Many folks find they don’t sleep well their first night in a new bed, or anywhere that’s new. Sleep is more fitful and difficult, rest less lasting. In the sleep lab this is known as the “first night effect.” The expectation is strong that sleep the first time in a new, or even a different environment, will not be as “normal” as at home.
But why? Why is sleep in a perfectly comfortable bed in the home of a friend, a relative, or a posh hotel, so much more troublesome than in your own? Could it be that humans have some affinities with dolphins, who sleep in circles, so that the single hemisphere awake at any moment can scan the environment for sharks and other dangers? Or is the first night effect related to recent insomnia research, that shows different parts of the brain to be “awake” when most of it is asleep?
A group at Brown led by Yuka Sasaki tried to find out.
Why Is This Night Is Different From Other Nights?
The usual suspects, healthy young adults, were rounded up to sleep consecutive nights in the lab. They were fitted for careful electroencephalography and magnetoencephalography, bit by brain bit, to define what happened to them. Then they were exposed to different types of beeps, some regular, some not, and their brains imaged.
What Happened?
The researchers were interested in deep sleep, where the human body gets as close to coma as we normally approach. Rather than look at deep sleep in turns of sleep stages, slow wave activity, the major marker of deep sleep, was assessed.
On the first night in the lab, the left hemisphere was considerably more asymmetric in its activity than on the second night. The part that showed the biggest difference was the default mode network. The DMN fascinates and confuses researchers. On one hand, it doesn’t seem to “do” much. Many think it’s used to simulate physical and mental activity, and is often assessed in studies of meditation, for example. But the DMN is more “on” is different phases of sleep than one would normally surmise.

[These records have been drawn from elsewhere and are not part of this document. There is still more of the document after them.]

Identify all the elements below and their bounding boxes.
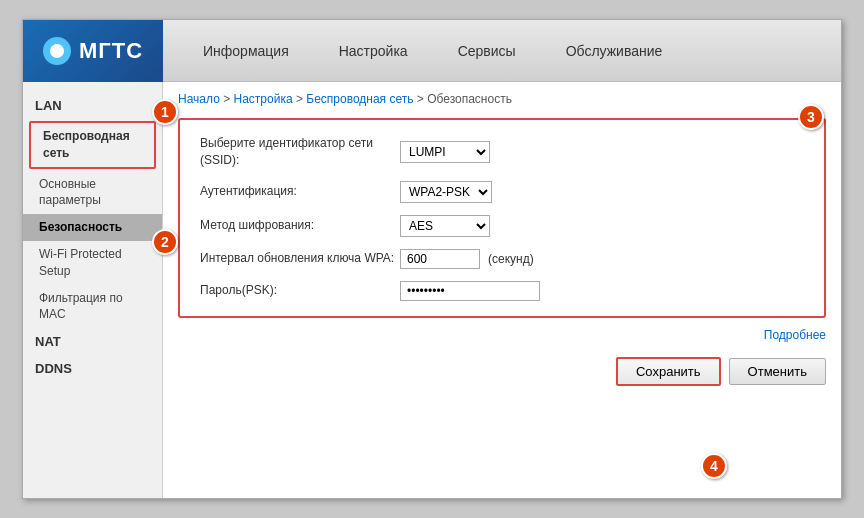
buttons-area: Сохранить Отменить	[178, 352, 826, 391]
breadcrumb-home[interactable]: Начало	[178, 92, 220, 106]
nav-menu: Информация Настройка Сервисы Обслуживани…	[163, 20, 841, 82]
cancel-button[interactable]: Отменить	[729, 358, 826, 385]
save-button[interactable]: Сохранить	[616, 357, 721, 386]
body: LAN Беспроводная сеть Основные параметры…	[23, 82, 841, 498]
auth-control[interactable]: WPA2-PSK WPA-PSK WEP Открытая	[400, 181, 492, 203]
auth-row: Аутентификация: WPA2-PSK WPA-PSK WEP Отк…	[200, 181, 804, 203]
main-content: Начало > Настройка > Беспроводная сеть >…	[163, 82, 841, 498]
logo-text: МГТС	[79, 38, 143, 64]
nav-item-maintenance[interactable]: Обслуживание	[546, 35, 683, 67]
sidebar-item-mac[interactable]: Фильтрация по MAC	[23, 285, 162, 329]
sidebar-lan[interactable]: LAN	[23, 92, 162, 119]
nav-item-services[interactable]: Сервисы	[438, 35, 536, 67]
badge-2: 2	[152, 229, 178, 255]
logo-area: МГТС	[23, 20, 163, 82]
sidebar-item-wps[interactable]: Wi-Fi Protected Setup	[23, 241, 162, 285]
wpa-interval-input[interactable]	[400, 249, 480, 269]
breadcrumb-security: Обезопасность	[427, 92, 512, 106]
password-label: Пароль(PSK):	[200, 282, 400, 299]
ssid-control[interactable]: LUMPI	[400, 141, 490, 163]
sidebar-item-security[interactable]: Безопасность	[23, 214, 162, 241]
more-link[interactable]: Подробнее	[178, 328, 826, 342]
password-row: Пароль(PSK):	[200, 281, 804, 301]
ssid-select[interactable]: LUMPI	[400, 141, 490, 163]
seconds-label: (секунд)	[488, 252, 534, 266]
sidebar-nat[interactable]: NAT	[23, 328, 162, 355]
encryption-row: Метод шифрования: AES TKIP	[200, 215, 804, 237]
ssid-row: Выберите идентификатор сети (SSID): LUMP…	[200, 135, 804, 169]
password-input[interactable]	[400, 281, 540, 301]
sidebar-item-basic[interactable]: Основные параметры	[23, 171, 162, 215]
logo-icon	[43, 37, 71, 65]
auth-label: Аутентификация:	[200, 183, 400, 200]
sidebar: LAN Беспроводная сеть Основные параметры…	[23, 82, 163, 498]
badge-3: 3	[798, 104, 824, 130]
wpa-interval-label: Интервал обновления ключа WPA:	[200, 250, 400, 267]
ssid-label: Выберите идентификатор сети (SSID):	[200, 135, 400, 169]
header: МГТС Информация Настройка Сервисы Обслуж…	[23, 20, 841, 82]
nav-item-settings[interactable]: Настройка	[319, 35, 428, 67]
badge-1: 1	[152, 99, 178, 125]
sidebar-ddns[interactable]: DDNS	[23, 355, 162, 382]
breadcrumb-settings[interactable]: Настройка	[234, 92, 293, 106]
breadcrumb-wireless[interactable]: Беспроводная сеть	[306, 92, 413, 106]
wpa-interval-row: Интервал обновления ключа WPA: (секунд)	[200, 249, 804, 269]
badge-4: 4	[701, 453, 727, 479]
breadcrumb: Начало > Настройка > Беспроводная сеть >…	[178, 92, 826, 106]
auth-select[interactable]: WPA2-PSK WPA-PSK WEP Открытая	[400, 181, 492, 203]
form-section: Выберите идентификатор сети (SSID): LUMP…	[178, 118, 826, 318]
wpa-interval-control[interactable]	[400, 249, 480, 269]
encryption-select[interactable]: AES TKIP	[400, 215, 490, 237]
encryption-control[interactable]: AES TKIP	[400, 215, 490, 237]
password-control[interactable]	[400, 281, 540, 301]
sidebar-wireless[interactable]: Беспроводная сеть	[29, 121, 156, 169]
nav-item-info[interactable]: Информация	[183, 35, 309, 67]
encryption-label: Метод шифрования:	[200, 217, 400, 234]
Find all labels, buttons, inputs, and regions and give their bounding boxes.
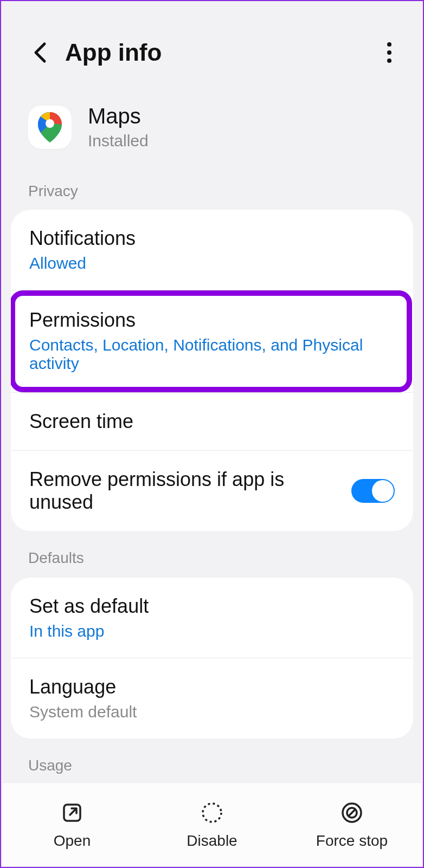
permissions-value: Contacts, Location, Notifications, and P… (29, 336, 393, 373)
open-button[interactable]: Open (3, 800, 141, 850)
svg-line-2 (70, 809, 76, 815)
dot-icon (387, 50, 391, 55)
page-title: App info (65, 39, 377, 66)
dot-icon (387, 59, 391, 63)
svg-line-6 (348, 809, 356, 817)
remove-permissions-title: Remove permissions if app is unused (29, 468, 311, 514)
disable-label: Disable (187, 832, 237, 850)
disable-button[interactable]: Disable (143, 800, 281, 850)
notifications-title: Notifications (29, 227, 395, 250)
set-as-default-title: Set as default (29, 595, 395, 618)
screen-time-row[interactable]: Screen time (11, 393, 413, 451)
dot-icon (387, 42, 391, 47)
remove-permissions-row[interactable]: Remove permissions if app is unused (11, 451, 413, 531)
app-name: Maps (88, 104, 149, 128)
defaults-card: Set as default In this app Language Syst… (11, 578, 413, 739)
force-stop-label: Force stop (316, 832, 388, 850)
screen-time-title: Screen time (29, 410, 395, 433)
app-icon (28, 106, 72, 149)
permissions-title: Permissions (29, 309, 393, 332)
set-as-default-value: In this app (29, 622, 395, 640)
notifications-value: Allowed (29, 254, 395, 273)
svg-point-3 (203, 804, 221, 822)
notifications-row[interactable]: Notifications Allowed (11, 210, 413, 290)
bottom-action-bar: Open Disable Force stop (2, 782, 422, 866)
language-value: System default (29, 703, 395, 721)
disable-dashed-circle-icon (201, 801, 223, 824)
language-row[interactable]: Language System default (11, 658, 413, 739)
remove-permissions-toggle[interactable] (351, 479, 395, 503)
svg-point-0 (46, 119, 54, 128)
section-header-usage: Usage (1, 739, 423, 785)
privacy-card: Notifications Allowed Permissions Contac… (11, 210, 413, 531)
open-external-icon (61, 801, 83, 824)
open-label: Open (54, 832, 91, 850)
set-as-default-row[interactable]: Set as default In this app (11, 578, 413, 658)
section-header-defaults: Defaults (1, 531, 423, 578)
app-header: Maps Installed (1, 88, 423, 172)
app-bar: App info (1, 1, 423, 88)
section-header-privacy: Privacy (1, 172, 423, 210)
force-stop-icon (341, 801, 363, 824)
permissions-row-container: Permissions Contacts, Location, Notifica… (11, 290, 413, 393)
app-install-status: Installed (88, 132, 149, 150)
overflow-menu-button[interactable] (377, 41, 401, 64)
back-button[interactable] (28, 41, 52, 64)
permissions-row[interactable]: Permissions Contacts, Location, Notifica… (11, 290, 412, 392)
force-stop-button[interactable]: Force stop (282, 800, 421, 850)
chevron-left-icon (33, 42, 48, 63)
google-maps-icon (36, 111, 63, 144)
language-title: Language (29, 676, 395, 698)
app-title-block: Maps Installed (88, 104, 149, 150)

Not only was there less slow wave activity in people’s left hemispheres during the first night, they were also easier to activate. In essence, they were more alert and more prone to wake.
The default mode network was looking out for changes in the environment – probably many different kinds.
What Does This Mean?
1.The first night effect is related to increased vigilance throughout the night. 2. Sleep is far from monolithic – there are many different regions of the brain that are more or less arousable at different phases of sleep, a particularly pertinent finding for insomnia. 3. The default mode network is doing a lot of things in sleep and in wake – and we still don’t know what.
Travel and Sleep
So here is prima facie evidence that sleeping in a different bed is harder on sleep, in what appears to be a basic biological way. Is travel inevitably difficult for sleep? Or are their steps to counteract it?
The Rituals of Travel
The brain loves novelty and learns from it. Get people out of the house and their risk of later Alzheimer’s dives. Grow new information in the brain and its capacity for resilience rises.
Except to obtain those advantages, you first have to sleep. Sleep will consolidate many of those informational changes into useful, functional memory. And a novel bed environment is at least at first, inimical to sleep.
So the trick is to make that environment less novel and more comfortable. And one of the best ways to obtain that sense of security is ritualize sleep, and bring with you some of the elements of home.
Many of you know about sleep rituals even if you don’t use the term: prior to sleep you floss your teeth, brush them, turn down the bed, put out your clothes for the next day, and turn off the computer monitors, TVs and cellphones. Many will read before they sleep; others will take baths or listen to music; some will have sex.
So it makes to take much of your home sleep ritual along with you on your travels, to make your sleep environment – wherever it may be – more homelike. You can take a small reminder of home, a coin, a piece of jewelry, a short poem. You can re-enact the same ritual in a different spot, as when many perform yoga poses, including sleep inducing corpse pose, before you rest. You can take one of your favorite sleeping inducing books, to put your mind into a different state. Interestingly, reading about travel often helps people while travelling.
But most of all you can take with you a memory of the sense of wholeness and contentment you have when you possess a full night’s sleep. Sleep restores. The body regenerates its tissues, and retunes and remakes its informational core.
And that memory is even stronger when you wake the next morning.